How can we solve that problem? This is done with human's assistance. If you want to “glue two instruction together” you need to use the following construct:

.bundle_lock

lea (%rax,%rbx),%ecx

mov (%rbp,%rcx),%edx

mov (%r15,%rdx),%rax

.bundle_unlock

There are couple of interesting things to note here:

This is all well and good but how can you do that in the inline assembler when you refer the arguments? When you use %0 will give you either 32 bit register or 64 bit register (depending on what size argument was supplied to asm directive) and here we often need to deal with 32 bit registers and their 64 bit siblings!

Actually GCC always had the appropriate mechanism, it's not NaCl-specific at all, it's just such mix of sizes is not common in “normal” programs. Consider:

$ cat sizes_test.c

int foo() {

int i;

long long ll;

asm("mov %q0,%0"::"r"(i));

asm("mov %q0,%0"::"r"(ll));

asm("mov %k0,%0"::"r"(i));

asm("mov %k0,%0"::"r"(ll));

}

$ gcc -S -O2 sizes_test.c -o-

foo:

.LFB0:

.cfi_startproc

movl $1, %eax

#APP

4 "sizes_test.c" 1

mov %rax,%eax

0 "" 2

#NO_APP

movl $1, %eax

#APP

5 "sizes_test.c" 1

mov %rax,%rax

0 "" 2

6 "sizes_test.c" 1

mov %eax,%eax

0 "" 2

#NO_APP

movl $1, %eax

#APP

7 "sizes_test.c" 1

mov %eax,%rax

0 "" 2

#NO_APP

ret

.cfi_endproc

As you can see it's not hard to ask assembler to produce 32 bit or 64 bit registers on demand. Just keep in mind that NaCl used ILP32 model which means that by default it'll produce 32 bit registers there! Which probably means that you'll use q modifier significanly more often then k modifier.

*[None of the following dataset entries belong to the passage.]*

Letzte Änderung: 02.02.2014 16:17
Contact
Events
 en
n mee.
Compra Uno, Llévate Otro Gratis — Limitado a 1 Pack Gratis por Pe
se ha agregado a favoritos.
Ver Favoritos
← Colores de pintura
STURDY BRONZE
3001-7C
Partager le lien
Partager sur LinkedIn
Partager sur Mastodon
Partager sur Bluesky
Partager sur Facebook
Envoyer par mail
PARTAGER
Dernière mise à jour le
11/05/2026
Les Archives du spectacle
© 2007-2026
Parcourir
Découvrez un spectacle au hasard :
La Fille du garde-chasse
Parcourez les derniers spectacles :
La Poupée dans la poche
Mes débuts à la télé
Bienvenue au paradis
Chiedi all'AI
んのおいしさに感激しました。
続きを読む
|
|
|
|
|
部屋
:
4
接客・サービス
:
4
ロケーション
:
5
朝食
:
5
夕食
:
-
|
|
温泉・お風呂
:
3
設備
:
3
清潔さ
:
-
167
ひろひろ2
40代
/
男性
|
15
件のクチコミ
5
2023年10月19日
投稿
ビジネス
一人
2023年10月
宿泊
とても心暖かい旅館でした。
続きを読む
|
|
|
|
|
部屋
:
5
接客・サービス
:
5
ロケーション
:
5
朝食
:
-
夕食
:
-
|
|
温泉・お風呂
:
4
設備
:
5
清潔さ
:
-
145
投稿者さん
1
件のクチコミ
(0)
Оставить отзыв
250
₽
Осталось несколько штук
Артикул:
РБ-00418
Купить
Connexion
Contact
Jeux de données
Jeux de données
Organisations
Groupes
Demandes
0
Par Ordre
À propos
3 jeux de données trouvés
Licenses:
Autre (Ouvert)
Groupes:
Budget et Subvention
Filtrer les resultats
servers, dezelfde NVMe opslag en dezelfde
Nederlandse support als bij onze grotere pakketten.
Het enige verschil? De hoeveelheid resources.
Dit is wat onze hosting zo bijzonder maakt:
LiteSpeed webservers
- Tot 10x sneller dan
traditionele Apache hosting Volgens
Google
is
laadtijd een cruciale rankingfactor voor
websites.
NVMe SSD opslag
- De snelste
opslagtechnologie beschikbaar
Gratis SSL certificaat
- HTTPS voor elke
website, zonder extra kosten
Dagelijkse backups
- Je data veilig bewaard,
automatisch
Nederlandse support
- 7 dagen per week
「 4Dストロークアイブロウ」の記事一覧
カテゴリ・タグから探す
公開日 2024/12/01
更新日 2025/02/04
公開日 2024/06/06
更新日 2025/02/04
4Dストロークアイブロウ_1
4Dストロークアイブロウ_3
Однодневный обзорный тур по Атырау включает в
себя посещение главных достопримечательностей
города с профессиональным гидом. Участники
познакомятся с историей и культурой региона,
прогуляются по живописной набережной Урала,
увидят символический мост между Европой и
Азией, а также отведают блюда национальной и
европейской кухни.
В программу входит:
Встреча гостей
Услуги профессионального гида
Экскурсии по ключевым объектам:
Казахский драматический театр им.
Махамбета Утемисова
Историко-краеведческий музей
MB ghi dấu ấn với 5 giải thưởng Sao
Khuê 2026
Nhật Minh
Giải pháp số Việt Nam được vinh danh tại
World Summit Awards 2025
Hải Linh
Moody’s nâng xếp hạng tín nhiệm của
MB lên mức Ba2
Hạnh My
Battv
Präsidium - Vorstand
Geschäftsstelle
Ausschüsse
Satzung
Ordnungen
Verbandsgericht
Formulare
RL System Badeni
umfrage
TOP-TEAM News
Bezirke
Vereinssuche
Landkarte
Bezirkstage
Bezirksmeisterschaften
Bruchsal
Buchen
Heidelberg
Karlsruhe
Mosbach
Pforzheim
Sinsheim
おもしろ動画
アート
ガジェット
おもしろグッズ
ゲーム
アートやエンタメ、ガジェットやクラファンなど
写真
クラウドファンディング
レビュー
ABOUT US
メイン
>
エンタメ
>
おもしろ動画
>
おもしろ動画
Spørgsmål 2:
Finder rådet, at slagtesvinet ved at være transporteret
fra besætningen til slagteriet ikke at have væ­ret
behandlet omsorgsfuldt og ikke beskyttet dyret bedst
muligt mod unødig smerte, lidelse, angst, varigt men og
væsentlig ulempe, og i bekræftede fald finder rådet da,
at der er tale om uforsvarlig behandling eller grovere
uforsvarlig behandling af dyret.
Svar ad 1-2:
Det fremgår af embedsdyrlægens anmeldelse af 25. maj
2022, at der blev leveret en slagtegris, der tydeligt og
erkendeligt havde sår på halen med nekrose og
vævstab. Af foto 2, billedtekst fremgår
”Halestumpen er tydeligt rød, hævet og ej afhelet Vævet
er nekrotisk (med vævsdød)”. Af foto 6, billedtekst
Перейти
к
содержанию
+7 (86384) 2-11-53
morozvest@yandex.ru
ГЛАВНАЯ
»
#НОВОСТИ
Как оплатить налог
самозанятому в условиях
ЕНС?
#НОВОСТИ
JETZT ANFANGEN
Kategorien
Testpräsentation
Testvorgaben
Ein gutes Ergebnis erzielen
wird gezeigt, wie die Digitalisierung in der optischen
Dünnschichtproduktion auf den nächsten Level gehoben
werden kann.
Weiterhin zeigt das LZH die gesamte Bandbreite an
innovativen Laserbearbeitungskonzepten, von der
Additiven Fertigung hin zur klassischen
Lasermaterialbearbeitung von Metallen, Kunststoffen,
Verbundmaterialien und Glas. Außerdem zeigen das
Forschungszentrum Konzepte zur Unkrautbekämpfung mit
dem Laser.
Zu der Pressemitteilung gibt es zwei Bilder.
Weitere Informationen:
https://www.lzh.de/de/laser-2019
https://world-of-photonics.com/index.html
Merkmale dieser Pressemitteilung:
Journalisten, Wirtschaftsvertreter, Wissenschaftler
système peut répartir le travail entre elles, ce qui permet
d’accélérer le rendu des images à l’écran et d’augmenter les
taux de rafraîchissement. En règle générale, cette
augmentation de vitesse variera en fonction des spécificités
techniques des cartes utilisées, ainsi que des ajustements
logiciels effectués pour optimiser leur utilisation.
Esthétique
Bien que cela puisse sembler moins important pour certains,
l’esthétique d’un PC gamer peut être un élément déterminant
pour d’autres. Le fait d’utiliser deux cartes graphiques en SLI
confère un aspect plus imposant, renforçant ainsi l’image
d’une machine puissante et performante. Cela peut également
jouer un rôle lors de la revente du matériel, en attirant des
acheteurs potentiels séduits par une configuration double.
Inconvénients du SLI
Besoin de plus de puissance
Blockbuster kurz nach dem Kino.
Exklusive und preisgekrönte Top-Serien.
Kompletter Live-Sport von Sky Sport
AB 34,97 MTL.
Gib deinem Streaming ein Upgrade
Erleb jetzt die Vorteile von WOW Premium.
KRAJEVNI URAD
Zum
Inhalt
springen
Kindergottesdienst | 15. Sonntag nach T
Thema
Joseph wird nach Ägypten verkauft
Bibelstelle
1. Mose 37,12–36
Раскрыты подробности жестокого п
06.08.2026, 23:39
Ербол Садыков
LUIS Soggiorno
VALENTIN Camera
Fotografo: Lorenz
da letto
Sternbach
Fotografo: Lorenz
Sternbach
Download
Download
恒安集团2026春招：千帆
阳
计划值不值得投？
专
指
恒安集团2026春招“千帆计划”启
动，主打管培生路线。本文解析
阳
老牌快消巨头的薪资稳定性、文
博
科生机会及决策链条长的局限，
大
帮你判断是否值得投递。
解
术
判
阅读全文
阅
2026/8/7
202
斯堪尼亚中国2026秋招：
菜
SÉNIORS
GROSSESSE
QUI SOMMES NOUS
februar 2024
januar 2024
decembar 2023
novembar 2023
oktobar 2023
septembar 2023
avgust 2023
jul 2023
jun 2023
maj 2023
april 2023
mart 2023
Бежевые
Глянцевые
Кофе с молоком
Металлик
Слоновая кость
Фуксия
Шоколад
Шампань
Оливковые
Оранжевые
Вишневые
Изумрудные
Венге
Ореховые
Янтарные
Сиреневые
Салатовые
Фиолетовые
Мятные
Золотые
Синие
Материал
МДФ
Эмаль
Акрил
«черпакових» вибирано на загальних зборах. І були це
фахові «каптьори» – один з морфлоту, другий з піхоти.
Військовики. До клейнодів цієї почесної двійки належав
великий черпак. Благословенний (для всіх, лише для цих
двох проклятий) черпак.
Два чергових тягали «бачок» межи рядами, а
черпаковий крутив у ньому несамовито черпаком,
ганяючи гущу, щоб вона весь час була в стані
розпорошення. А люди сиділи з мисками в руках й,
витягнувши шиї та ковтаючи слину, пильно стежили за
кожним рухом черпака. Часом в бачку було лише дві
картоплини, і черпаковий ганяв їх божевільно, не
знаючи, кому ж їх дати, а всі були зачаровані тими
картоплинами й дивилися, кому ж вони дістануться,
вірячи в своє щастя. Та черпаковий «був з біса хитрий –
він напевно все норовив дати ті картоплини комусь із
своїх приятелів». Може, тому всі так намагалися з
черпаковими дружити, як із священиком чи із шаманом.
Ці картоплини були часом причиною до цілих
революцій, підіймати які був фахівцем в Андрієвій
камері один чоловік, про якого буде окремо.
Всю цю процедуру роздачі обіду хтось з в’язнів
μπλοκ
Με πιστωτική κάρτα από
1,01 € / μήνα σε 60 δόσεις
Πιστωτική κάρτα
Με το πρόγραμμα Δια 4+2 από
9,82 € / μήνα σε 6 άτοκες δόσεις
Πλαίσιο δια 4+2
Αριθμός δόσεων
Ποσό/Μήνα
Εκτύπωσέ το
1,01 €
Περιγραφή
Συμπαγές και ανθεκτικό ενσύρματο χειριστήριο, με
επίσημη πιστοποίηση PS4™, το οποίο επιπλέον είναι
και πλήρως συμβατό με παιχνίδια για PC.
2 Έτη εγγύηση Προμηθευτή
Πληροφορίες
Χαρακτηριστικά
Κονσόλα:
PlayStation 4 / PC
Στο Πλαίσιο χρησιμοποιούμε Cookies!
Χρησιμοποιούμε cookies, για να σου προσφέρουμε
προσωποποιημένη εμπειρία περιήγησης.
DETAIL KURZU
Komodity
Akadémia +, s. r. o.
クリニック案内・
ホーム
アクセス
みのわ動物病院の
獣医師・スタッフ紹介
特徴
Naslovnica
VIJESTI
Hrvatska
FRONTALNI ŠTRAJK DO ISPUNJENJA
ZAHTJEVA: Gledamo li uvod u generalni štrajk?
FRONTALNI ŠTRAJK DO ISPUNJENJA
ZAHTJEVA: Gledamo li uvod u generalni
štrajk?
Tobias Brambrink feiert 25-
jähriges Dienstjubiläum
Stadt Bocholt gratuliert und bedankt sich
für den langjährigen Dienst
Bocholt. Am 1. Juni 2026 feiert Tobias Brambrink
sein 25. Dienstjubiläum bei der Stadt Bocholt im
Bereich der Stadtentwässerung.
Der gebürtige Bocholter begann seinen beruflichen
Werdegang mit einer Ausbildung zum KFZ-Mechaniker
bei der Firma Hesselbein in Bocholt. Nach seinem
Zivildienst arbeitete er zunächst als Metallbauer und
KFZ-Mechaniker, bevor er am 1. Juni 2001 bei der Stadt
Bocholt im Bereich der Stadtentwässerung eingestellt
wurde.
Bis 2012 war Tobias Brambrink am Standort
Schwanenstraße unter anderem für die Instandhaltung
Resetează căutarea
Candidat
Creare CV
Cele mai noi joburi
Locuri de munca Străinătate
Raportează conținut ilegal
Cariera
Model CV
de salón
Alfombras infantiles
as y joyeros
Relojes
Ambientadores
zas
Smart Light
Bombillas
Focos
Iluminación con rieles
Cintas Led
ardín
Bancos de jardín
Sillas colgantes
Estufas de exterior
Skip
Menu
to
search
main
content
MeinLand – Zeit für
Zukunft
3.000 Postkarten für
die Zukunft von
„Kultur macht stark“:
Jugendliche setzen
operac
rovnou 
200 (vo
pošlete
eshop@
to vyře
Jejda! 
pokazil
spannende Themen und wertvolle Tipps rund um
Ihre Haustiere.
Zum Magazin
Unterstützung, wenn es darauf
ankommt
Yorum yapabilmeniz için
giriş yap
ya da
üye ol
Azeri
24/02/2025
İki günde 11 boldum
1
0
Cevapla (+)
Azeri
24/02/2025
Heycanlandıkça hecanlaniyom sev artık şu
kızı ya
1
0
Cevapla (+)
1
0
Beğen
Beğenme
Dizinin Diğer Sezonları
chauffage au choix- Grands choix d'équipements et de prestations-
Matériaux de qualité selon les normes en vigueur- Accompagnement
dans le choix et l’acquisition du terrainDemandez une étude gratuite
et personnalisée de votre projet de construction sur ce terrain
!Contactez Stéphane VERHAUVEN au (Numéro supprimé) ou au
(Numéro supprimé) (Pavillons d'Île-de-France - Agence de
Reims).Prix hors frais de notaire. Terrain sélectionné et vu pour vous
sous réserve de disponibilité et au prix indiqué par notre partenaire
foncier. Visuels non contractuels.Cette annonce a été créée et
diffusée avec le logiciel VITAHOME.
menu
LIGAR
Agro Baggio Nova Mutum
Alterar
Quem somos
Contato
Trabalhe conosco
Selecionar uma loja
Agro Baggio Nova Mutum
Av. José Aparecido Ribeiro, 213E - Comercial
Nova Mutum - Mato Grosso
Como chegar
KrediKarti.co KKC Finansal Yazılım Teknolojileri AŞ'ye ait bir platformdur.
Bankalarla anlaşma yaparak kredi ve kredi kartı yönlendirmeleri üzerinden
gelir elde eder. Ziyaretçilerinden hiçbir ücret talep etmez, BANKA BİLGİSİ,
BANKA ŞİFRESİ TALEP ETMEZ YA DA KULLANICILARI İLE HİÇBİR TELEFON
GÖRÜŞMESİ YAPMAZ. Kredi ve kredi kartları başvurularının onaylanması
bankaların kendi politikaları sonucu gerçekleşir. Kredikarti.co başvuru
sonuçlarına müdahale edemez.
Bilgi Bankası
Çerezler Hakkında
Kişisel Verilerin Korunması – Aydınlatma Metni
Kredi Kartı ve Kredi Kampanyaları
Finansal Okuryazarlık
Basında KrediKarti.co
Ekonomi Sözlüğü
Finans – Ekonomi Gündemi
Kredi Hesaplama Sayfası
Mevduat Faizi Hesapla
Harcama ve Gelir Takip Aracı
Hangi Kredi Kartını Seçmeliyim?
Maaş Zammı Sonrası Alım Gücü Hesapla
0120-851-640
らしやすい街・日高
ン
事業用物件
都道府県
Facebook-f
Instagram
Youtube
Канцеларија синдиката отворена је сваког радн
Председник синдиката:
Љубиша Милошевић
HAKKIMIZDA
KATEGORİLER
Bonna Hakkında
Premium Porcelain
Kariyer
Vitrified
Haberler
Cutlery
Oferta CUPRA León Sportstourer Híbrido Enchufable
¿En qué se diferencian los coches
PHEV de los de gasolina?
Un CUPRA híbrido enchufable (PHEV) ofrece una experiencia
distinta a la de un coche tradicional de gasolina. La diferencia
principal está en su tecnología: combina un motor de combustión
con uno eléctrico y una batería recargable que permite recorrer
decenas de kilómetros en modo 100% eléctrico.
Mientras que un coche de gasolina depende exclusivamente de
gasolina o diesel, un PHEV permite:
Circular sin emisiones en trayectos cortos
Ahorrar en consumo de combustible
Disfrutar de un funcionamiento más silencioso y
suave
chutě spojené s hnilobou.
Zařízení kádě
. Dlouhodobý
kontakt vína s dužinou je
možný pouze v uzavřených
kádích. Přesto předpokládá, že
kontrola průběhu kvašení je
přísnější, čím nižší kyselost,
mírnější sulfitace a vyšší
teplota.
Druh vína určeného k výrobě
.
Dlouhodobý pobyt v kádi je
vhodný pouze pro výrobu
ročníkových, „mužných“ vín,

Note that .bundle_lock/.bundle_unlock machinery is only available in NaCl SDK starting from PPAPI 33. Before that you were forced to use %nacl pseudo-prefix and and bunch of special instructions to produce validateable code as explaines in the SFI document. This approach was slower (because it was impossible to combine address calculation with register restriction) and more cryptic, but if you need to deal with PPAPI 32 or below then it's your only choice.